Главарь чумаков накоротке обрисовал Симону Барбье грандиозный наркопроект, который они затеяли. Проект упирался в примитивный, синтетический наркотик, прозванный потребителями «шпанкой». Суррогат изобрел один головастый парень, по образованию химик, тоже из клана чумаков. На основе амфитазина и каких-то секретных оглушительных добавок. У «шпанки» есть небольшой минус — она чрезвычайно быстро разрушает печень и кровь, поэтому клиент вскорости иссякает, зато зависимость от нее наступает мгновенно, практически с первого приема. Но главное, она проста в изготовлении и себестоимость «шпанки» можно приравнять к себестоимости спичек. Производство налажено на Урале и под Москвой, есть лаборатория в Клину, но этого мало. Первой задачей Симона-Барбье будет наладить производство и транши в Европе. Вернее всего ориентироваться на Польшу, туда переместился международный центр наркоты. Образно говоря, вся Польша целиком уже сидит на игле, и то же самое произойдет в ближайшее время с Россией. Тут важно не опоздать. Пирог большой, но на всех его не хватит. Нет таких пирогов, чтобы накормить всех. В этом как раз заключается философское противоречие любой рыночной системы. В Польше есть люди, которые на первых порах ему, Бубоше, помогут. Тоже из чумаков, хотя не стопроцентные. Но это — после. В Москве Симону предстоит сотрудничать с Захаркой Покровским, очень толковым евреем из Эстонии. У Захарки отличная крыша — посредническая контора «Форум-интернейшнл», которая легально занимается обменом жилья и обналичкой…

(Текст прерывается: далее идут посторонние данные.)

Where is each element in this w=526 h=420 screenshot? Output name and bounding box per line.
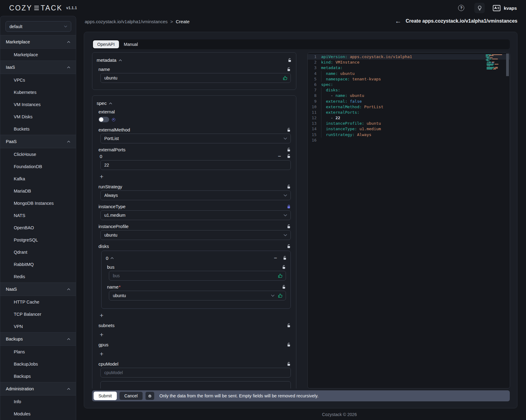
sidebar-item-redis[interactable]: Redis	[0, 271, 76, 283]
external-toggle[interactable]	[98, 117, 109, 122]
editor-scrollbar[interactable]	[506, 53, 509, 76]
unlock-icon[interactable]	[282, 285, 286, 289]
default-indicator-icon[interactable]	[112, 118, 115, 121]
editor-minimap[interactable]	[486, 54, 505, 71]
port-input[interactable]: 22	[100, 160, 291, 170]
thumbs-up-icon[interactable]	[278, 293, 283, 298]
instanceType-select[interactable]: u1.medium	[100, 210, 291, 220]
sidebar-item-clickhouse[interactable]: ClickHouse	[0, 148, 76, 160]
editor-line[interactable]: 6 spec:	[308, 82, 510, 87]
unlock-icon[interactable]	[287, 224, 291, 229]
sidebar-section-paas[interactable]: PaaS	[0, 135, 76, 148]
debug-button[interactable]	[145, 392, 154, 400]
instanceProfile-select[interactable]: ubuntu	[100, 230, 291, 240]
tab-openapi[interactable]: OpenAPI	[93, 40, 119, 48]
sidebar-item-mongodb-instances[interactable]: MongoDB Instances	[0, 197, 76, 209]
sidebar-item-marketplace[interactable]: Marketplace	[0, 49, 76, 61]
editor-line[interactable]: 7 disks:	[308, 87, 510, 93]
unlock-icon[interactable]	[287, 323, 291, 328]
collapse-chevron-icon[interactable]	[110, 257, 114, 259]
disk-name-select[interactable]: ubuntu	[109, 291, 286, 300]
sidebar-item-foundationdb[interactable]: FoundationDB	[0, 160, 76, 173]
editor-line[interactable]: 8 - name: ubuntu	[308, 93, 510, 98]
sidebar-item-postgresql[interactable]: PostgreSQL	[0, 234, 76, 246]
sidebar-item-mariadb[interactable]: MariaDB	[0, 185, 76, 197]
add-gpu-button[interactable]: +	[100, 350, 106, 358]
back-arrow-icon[interactable]: ←	[395, 18, 401, 24]
sidebar-item-info[interactable]: Info	[0, 396, 76, 408]
unlock-icon[interactable]	[287, 148, 291, 152]
unlock-icon[interactable]	[287, 343, 291, 347]
remove-item-icon[interactable]: −	[278, 153, 281, 159]
unlock-icon[interactable]	[287, 154, 291, 158]
sidebar-section-iaas[interactable]: IaaS	[0, 61, 76, 74]
add-port-button[interactable]: +	[100, 173, 106, 180]
sidebar-item-vm-instances[interactable]: VM Instances	[0, 98, 76, 111]
sidebar-item-plans[interactable]: Plans	[0, 346, 76, 358]
add-disk-button[interactable]: +	[100, 312, 106, 319]
externalMethod-select[interactable]: PortList	[100, 134, 291, 143]
sidebar-item-tcp-balancer[interactable]: TCP Balancer	[0, 308, 76, 320]
editor-line[interactable]: 13 instanceProfile: ubuntu	[308, 121, 510, 126]
collapse-chevron-icon[interactable]	[109, 102, 112, 105]
editor-line[interactable]: 10 externalMethod: PortList	[308, 104, 510, 110]
sidebar-section-marketplace[interactable]: Marketplace	[0, 35, 76, 49]
editor-line[interactable]: 3 metadata:	[308, 65, 510, 71]
sidebar-item-qdrant[interactable]: Qdrant	[0, 246, 76, 258]
unlock-icon[interactable]	[287, 67, 291, 72]
user-menu[interactable]: kvaps	[493, 5, 517, 11]
runStrategy-select[interactable]: Always	[100, 190, 291, 200]
editor-line[interactable]: 11 externalPorts:	[308, 110, 510, 115]
unlock-icon[interactable]	[288, 58, 292, 62]
theme-lightbulb-icon[interactable]	[474, 3, 485, 13]
sidebar-item-http-cache[interactable]: HTTP Cache	[0, 296, 76, 308]
editor-lines[interactable]: 1 apiVersion: apps.cozystack.io/v1alpha1…	[308, 53, 510, 143]
namespace-select[interactable]: default	[6, 21, 71, 32]
editor-line[interactable]: 12 - 22	[308, 115, 510, 121]
editor-line[interactable]: 9 external: false	[308, 99, 510, 104]
help-icon[interactable]: ?	[456, 3, 466, 13]
editor-line[interactable]: 5 namespace: tenant-kvaps	[308, 76, 510, 82]
cancel-button[interactable]: Cancel	[119, 392, 143, 400]
unlock-icon[interactable]	[287, 185, 291, 189]
collapse-chevron-icon[interactable]	[119, 59, 122, 61]
editor-line[interactable]: 1 apiVersion: apps.cozystack.io/v1alpha1	[308, 54, 510, 60]
unlock-icon[interactable]	[283, 256, 287, 260]
sidebar-section-naas[interactable]: NaaS	[0, 282, 76, 296]
breadcrumb-link[interactable]: apps.cozystack.io/v1alpha1/vminstances	[85, 19, 168, 24]
sidebar-item-kubernetes[interactable]: Kubernetes	[0, 86, 76, 98]
remove-item-icon[interactable]: −	[274, 255, 277, 261]
add-subnet-button[interactable]: +	[100, 331, 106, 338]
sidebar-item-nats[interactable]: NATS	[0, 209, 76, 222]
bus-input[interactable]: bus	[109, 271, 286, 281]
sidebar-item-backups[interactable]: Backups	[0, 370, 76, 382]
next-field-input-clipped[interactable]	[100, 381, 291, 389]
unlock-icon[interactable]	[287, 128, 291, 132]
thumbs-up-icon[interactable]	[283, 76, 288, 81]
unlock-icon[interactable]	[282, 265, 286, 269]
sidebar-item-backupjobs[interactable]: BackupJobs	[0, 358, 76, 370]
submit-button[interactable]: Submit	[94, 392, 117, 400]
sidebar-item-vm-disks[interactable]: VM Disks	[0, 111, 76, 123]
sidebar-item-modules[interactable]: Modules	[0, 408, 76, 420]
sidebar-item-vpcs[interactable]: VPCs	[0, 74, 76, 86]
editor-line[interactable]: 15 runStrategy: Always	[308, 132, 510, 138]
yaml-editor[interactable]: 1 apiVersion: apps.cozystack.io/v1alpha1…	[307, 52, 510, 389]
sidebar-item-vpn[interactable]: VPN	[0, 320, 76, 333]
sidebar-item-rabbitmq[interactable]: RabbitMQ	[0, 258, 76, 271]
name-input[interactable]: ubuntu	[100, 73, 291, 83]
thumbs-up-icon[interactable]	[278, 273, 283, 278]
lock-icon[interactable]	[287, 204, 291, 209]
sidebar-item-buckets[interactable]: Buckets	[0, 123, 76, 135]
sidebar-item-openbao[interactable]: OpenBAO	[0, 222, 76, 234]
editor-line[interactable]: 4 name: ubuntu	[308, 71, 510, 76]
cpuModel-input[interactable]: cpuModel	[100, 368, 291, 378]
tab-manual[interactable]: Manual	[120, 40, 142, 48]
sidebar-section-administration[interactable]: Administration	[0, 382, 76, 396]
editor-line[interactable]: 16	[308, 138, 510, 143]
editor-line[interactable]: 2 kind: VMInstance	[308, 60, 510, 65]
unlock-icon[interactable]	[287, 244, 291, 249]
sidebar-item-kafka[interactable]: Kafka	[0, 173, 76, 185]
editor-line[interactable]: 14 instanceType: u1.medium	[308, 126, 510, 132]
unlock-icon[interactable]	[287, 362, 291, 366]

Они потихоньку добивали бутылку и немного расслабились, оттянулись.
— Почему ты мне доверяешь? — спросил Бубон.
— Правильный вопрос, — вторично похвалил Валерик, полыхнув желтым огнем. — Тебе некуда деться. К Шалве не побежишь, он тебя выслушает и прикончит. Ты с этой минуты, как мишень на полигоне, брат Бубоша. А мне нужны такие люди, как ты. Которые любят деньги больше мамы родной. Я дам тебе капитал. Хороший капитал, не сомневайся.
— Взамен на мою тыкву?
— Конечно. Никто тебе не даст за нее такую цену.
— Могу не справиться.
— Жить захочешь, справишься, — добродушно ухмыльнулся Валерик.
…С Жанной возникли некоторые трудности. Узнав, что любимый муж собирается большую часть времени блудить по Европе с постоянными заездами в Москву, бедная женщина впала в отчаяние и пригрозила полицией. Оказывается, она отследила секретный счет в банке, на который он складывал излишки, возникающие при сборе квартирной платы с постояльцев, и уверила, что по французским законам за такие шалости полагается не меньше восьми лет тюрьмы. Вопила, как недорезанная:
— Думаешь, я глупая, да, дурная, да?! Я все вижу, все знаю, но прощала тебя, негодяй, потому что люблю!
Он удивился такому неадекватному взрыву чувств. Он считал, что семейная жизнь у них удалась на славу. Толстушка Жанна ни в чем не стесняла его свободы, обеспечивала бабками, и единственное, в чем была непреклонна, так это в ночной ненасытности. Но он угождал ей на совесть, не жалея себя. И если отказывал в ласках, то всегда приводил какие-то основательные причины: грипп, перепой, неблагосклонное расположение звезд. Меньше всего подозревал он в наивной, безмозглой французской дамочке склонность к шпионству.
— Ты думаешь, меня купила? — гордо ответил он на ее грязные угрозы. — Русского моряка нельзя купить. Заруби на своем французском носике.
Все-таки, чтобы умаслить, пришлось ублажать ее до утра и вдобавок пообещать, что будет иногда брать с собой в поездки в качестве секретарши.
Конечно, это все милые житейские пустяки.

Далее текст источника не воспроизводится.